BPI Staff

June 20, 2018

12 Min Read

Holding True to the Price-Cap Pledge

As in previous years, 2018 started with more than 30 drugs increasing in price on the US market. However, data and analysis firm GlobalData observes that criticism from politicians and the public seems to be keeping the industry to a 10% self-imposed price-hike limit. It began with Allergan CEO Brent Saunders pledging to police pricing in 2016, when he stated that his company would limit itself to one price increase per year and only by single-digit percentages. And none of the price hikes seen so far this year have exceeded 9.9%. Companies such as Teva, Cellectis, Insys, Synergy, and Supernus all have raised prices while staying within the 10% limit. Allergan meanwhile has raised the price of 18 medications by 9.5%.
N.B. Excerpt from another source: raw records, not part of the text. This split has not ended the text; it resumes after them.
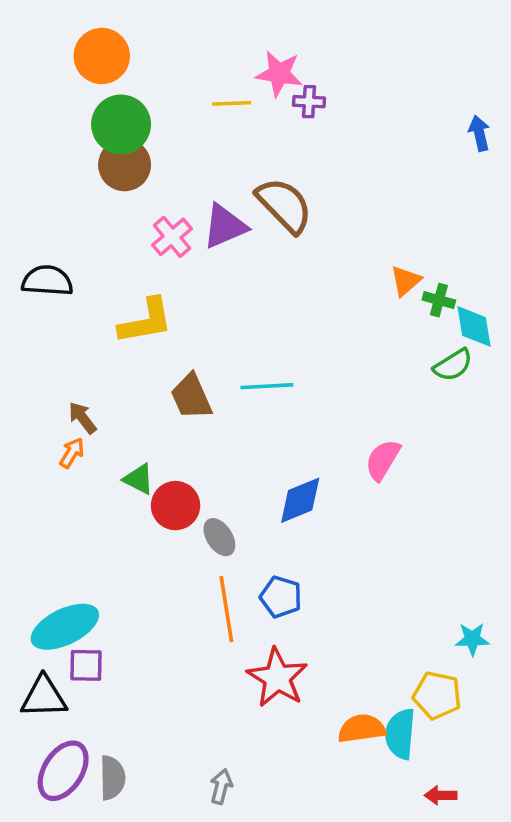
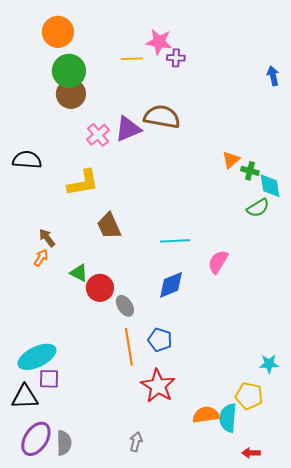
brown semicircle: (284, 205) -> (162, 117), turned -36
cyan line: (267, 386) -> (175, 241), moved
gray arrow: (221, 787) -> (136, 442), moved

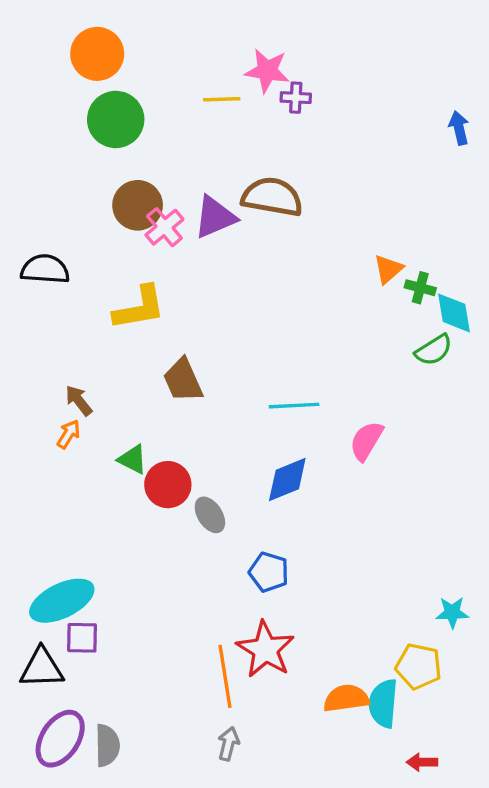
brown circle: (71, 94) -> (138, 205), moved
orange line: (129, 347) -> (225, 676), moved

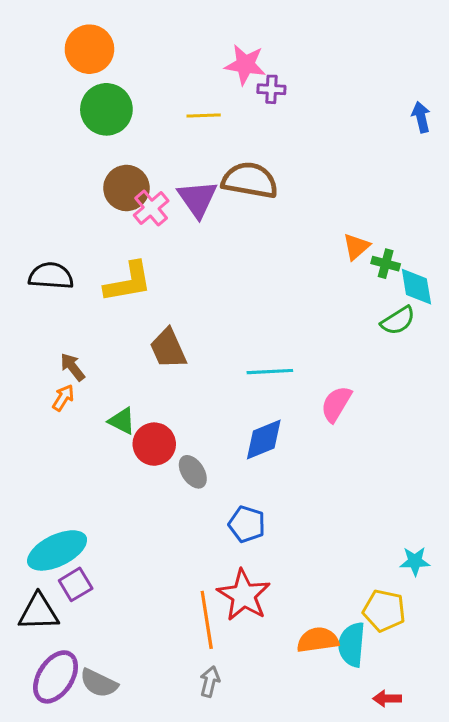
yellow line: (222, 99) -> (204, 116), moved
purple triangle: (215, 217) -> (197, 199), turned -42
black semicircle: (45, 269) -> (51, 276), moved
purple square: (82, 638) -> (76, 584), turned -32
gray semicircle: (107, 745) -> (99, 683), turned 117

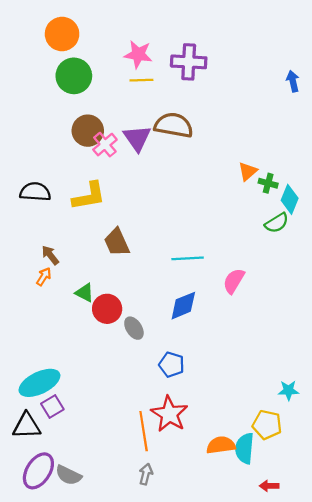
pink star: (245, 65) -> (138, 54), moved
purple cross: (271, 89) -> (189, 62), size x1.8
cyan diamond: (416, 287) -> (290, 199), turned 32

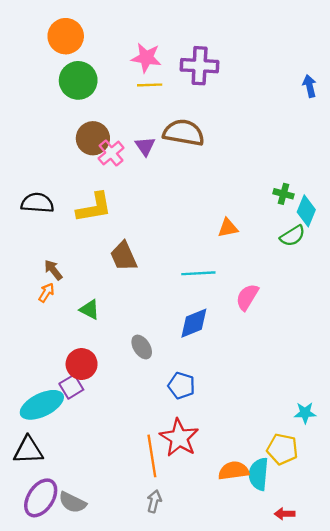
purple triangle: (137, 138) -> (145, 146), size x0.7
orange triangle: (248, 171) -> (228, 228), moved, turned 30
red circle: (107, 309) -> (82, 364), moved
purple square: (52, 406) -> (71, 387), moved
GlobalData healthcare analyst Alice Stevens says, “As rising drug prices continue to be a major cause for discord in the United States, self-regulation of price hikes could help the industry prevent regulatory reform.”

This conservative approach to price increases is merely a spoken agreement among drug makers. Not every company will consider it to be an obligation. In 2017 for example, Pfizer and Celgene raised some of their prices by 19.8% and 27.5%, respectively. “It remains unclear how long this social contract will last,” Stevens cautions. “Although many companies seem to be willing to adhere to Allergan’s pledge at present, the need for higher revenues may see another rise in drug prices before the year is out.”

Cell and Gene Therapies Developments in the United Kingdom and Japan

The Cell and Gene Therapy Catapult (CGTC) will support three UK sites that have been awarded funding to form a network of advanced therapies treatment centers after an Innovate UK competition. These joint ventures include industry, academic, and National Health Service (NHS) partners: Innovate Manchester Advanced Therapy Centre Hub (iMATCH), the Midlands-Wales Advanced Therapy Treatment Centre (MW-ATTC, covering Birmingham, Wales, and Nottingham), and the Northern Alliance Advanced Therapies Treatment Centre (NAATTC, covering Scotland, Newcastle, and Leeds).

“This network represents continued progress of advanced therapies from lab to patient,” said Keith Thompson, CGTC’s chief executive. “We will help to join up manufacturing centers to these new treatment centers and establish new vein-to-vein clinical pathways. Our manufacturing center (which will open fully in 2018) is expected to help pave the way at scale for industrialization and commercialization of cell and gene medicines.”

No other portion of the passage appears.